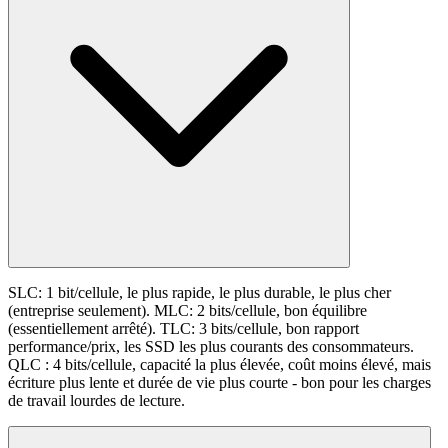
SLC: 1 bit/cellule, le plus rapide, le plus durable, le plus cher
(entreprise seulement). MLC: 2 bits/cellule, bon équilibre
(essentiellement arrêté). TLC: 3 bits/cellule, bon rapport
performance/prix, les SSD les plus courants des consommateurs.
QLC : 4 bits/cellule, capacité la plus élevée, coût moins élevé, mais
écriture plus lente et durée de vie plus courte - bon pour les charges
de travail lourdes de lecture.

______

- _TASK BRIEF_: Output all of the records word for word, and keep the pictures out of the copy.

- _EXERCISE SOLUTION_:
SLC: 1 bit/cellule, le plus rapide, le plus durable, le plus cher
(entreprise seulement). MLC: 2 bits/cellule, bon équilibre
(essentiellement arrêté). TLC: 3 bits/cellule, bon rapport
performance/prix, les SSD les plus courants des consommateurs.
QLC : 4 bits/cellule, capacité la plus élevée, coût moins élevé, mais
écriture plus lente et durée de vie plus courte - bon pour les charges
de travail lourdes de lecture.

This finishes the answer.